San Antonio ISD high-school students attend “Municipal Finance 101” presentation to learn about the District’s transaction

Siebert Cisneros Shank served as the book-running senior manager for the San Antonio Independent School District’s Unlimited Tax School Building and Refunding Bonds, Series 2019 which priced on Tuesday, July 23, 2019.

The Series 2019 transaction represented SCS’ first senior-managed mandate for the District and the largest Texas K-12 transaction in the Firm’s history.

After having served as a co-manager on four prior District transactions, including outsized performance on the Series 2018 issuance, SCS was awarded the role of senior manager for the Series 2019 Bonds following months-long dedicated and concerted banking coverage that culminated in an RFP.

Description

The new money component of the Bonds is being used to finance $200 million in projects identified in the “Bond 2016” program, including extensive renovations at seven high schools, three middle schools and three elementary schools throughout the District. The refunding portion will be used to advance refund the District’s outstanding Unlimited Tax School Building Taxable Series 2010B Build America Bonds.
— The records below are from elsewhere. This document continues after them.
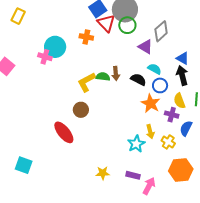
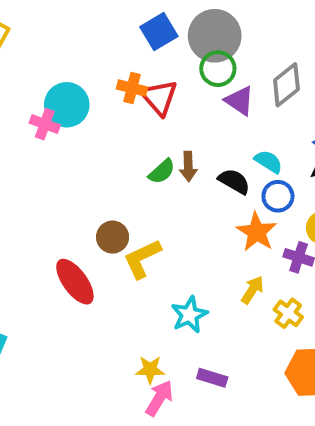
red triangle: (106, 23) -> (159, 97), moved
purple triangle: (145, 47) -> (240, 101), moved
green semicircle: (103, 77) -> (162, 171), turned 128
yellow L-shape: (86, 82) -> (142, 259), moved
yellow arrow: (150, 132) -> (252, 290), turned -136
cyan star: (136, 144) -> (189, 315), moved
pink arrow: (149, 186) -> (159, 398), moved

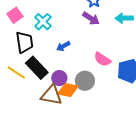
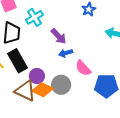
purple arrow: (91, 18) -> (59, 36), moved
blue arrow: (63, 46) -> (66, 53), moved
Citing the District’s large tax base, broad local economy and overall stability coupled by sound operating performance and solid expenditure flexibility, Moody’s and Fitch rated the Bonds “Aa2” and “AA”, respectively. The Bonds are further guaranteed by the Texas Permanent School Fund and carry enhanced ratings of “Aaa” and “AAA”.

Pricing Strategy

Treasury rates had been marked by increased volatility in the week or so prior to pricing, led by the ebb and flow of global storylines surrounding US-China trade, Brexit, and Gulf tensions. A robust $5.1 billion negotiated calendar set for the week of pricing included $1.4 billion in Texas supply.

Working closely with the District and its Advisors, SCS’ sought price views that included various coupon structures, including 3%, 4%, and 5% bonds. Duration–averse (i.e. high coupon-only) investors such as banks and trusts joined nominal yield players in lower coupon maturities, and feedback from institutional clients was positive as a structure with sub-5% bonds past 13 years and a 3% term bond began to take shape.

On the day of pricing, SCS’ underwriting desk proposed one coupon change (from 3% to 4% in 2040) and, in order to maximize investor interest in the longer part of the curve, widening spreads 1 – 3 basis points in 2041 – 44 and the 2049 term bond.

Members of the finance team, led by SCS and the District’s financial advisor, conducted a Municipal Finance 101 presentation with over 30 District students participating, representing 11 high schools.

SCS’ sales desk generated over $618 million in institutional orders (2.15x oversubscribed), allowing our underwriter to recommend lowering yields from 2 to 4 basis points in 2021 – 26 maturities, 1 basis point from 2029 – 32, and 1 to 2 basis points 2040 – 49. In addition, SCS would underwrite $8.44 million of bonds maturing in 2028 at the initial pre-pricing level (no increase in yield).

Pricing Results

SCS’ aggressive pricing strategy and successful marketing efforts resulted in the District securing yields 1 to 3 basis points lower than that of Fort Bend ISD (which also priced July 23rd) in 12 of the 14 maturities with the same coupon structure, a remarkable feat given FBISD’s higher rating (AA+ by S&P and Fitch).

The District generated approximately $12.6 million in NPV savings (10.2% of refunded par) on the refunding with an all-in TIC of 2.896%.